At Buisson-Souef poor M. de Lamotte waited, puzzled and distressed, for news from his wife. On Saturday, 17th, the day after the return of Derues from Versailles, he heard from Mme. Derues that his wife had left Paris and gone with her son to Versailles. A second letter told him that she had completed the sale of Buisson-Souef to Derues, and was still at Versailles trying to obtain some post for the boy. On February 19 Mme. Derues wrote again expressing surprise that M. de Lamotte had not had any letter from his wife and asking if he had received some oysters which the Derues had sent him. The distracted husband was in no mood for oysters. "Do not send me oysters," he writes, "I am too ill with worry. I thank you for all your kindness to my son. I love him better than myself, and God grant he will be good and grateful." The only reply he received from the Derues was an assurance that he would see his wife again in a few days.
The days passed, but Mme. de Lamotte made no sign. About four o'clock on the afternoon of February 28, Derues, accompanied by the parish priest of Villeneuvele-Roi, presented himself before M. de Lamotte at Buisson-Souef. For the moment M. de Lamotte was rejoiced to see the little man; at last he would get news of his wife. But he was disappointed. Derues could tell him only what he had been told already, that his wife had sold their estate and gone away with the money.

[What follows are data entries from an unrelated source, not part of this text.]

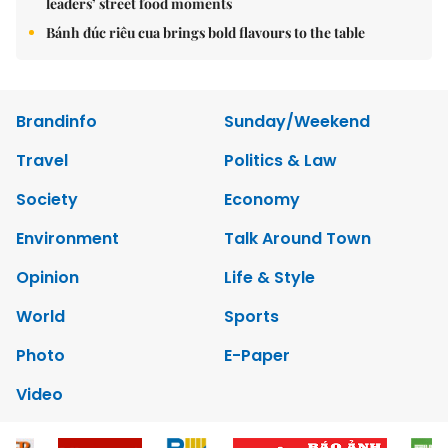
leaders’ street food moments
Bánh đúc riêu cua brings bold flavours to the table
Brandinfo
Sunday/Weekend
Travel
Politics & Law
Society
Economy
Environment
Talk Around Town
Opinion
Life & Style
World
Sports
Photo
E-Paper
Video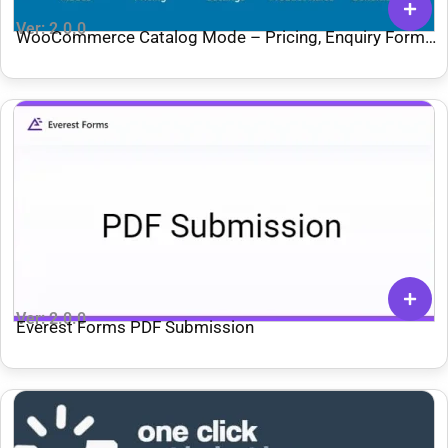
Ver: 2.0.0
WooCommerce Catalog Mode – Pricing, Enquiry Forms
& Promotions
Ver: 2.0.0
Everest Forms PDF Submission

M. de Lamotte was hardly convinced. How, he asked Derues, had he found the 100,000 livres to buy Buisson-Souef, he who had not a halfpenny a short time ago? Derues replied that he had borrowed it from a friend; that there was no use in talking about it; the place was his now, his alone, and M. de Lamotte had no longer a right to be there; he was very sorry, poor dear gentleman, that his wife had gone off and left him without a shilling, but personally he would always be a friend to him and would allow him 3,000 livres a year for the rest of his life. In the meantime, he said, he had already sold forty casks of the last year's vintage, and would be obliged if M. de Lamotte would see to their being sent off at once.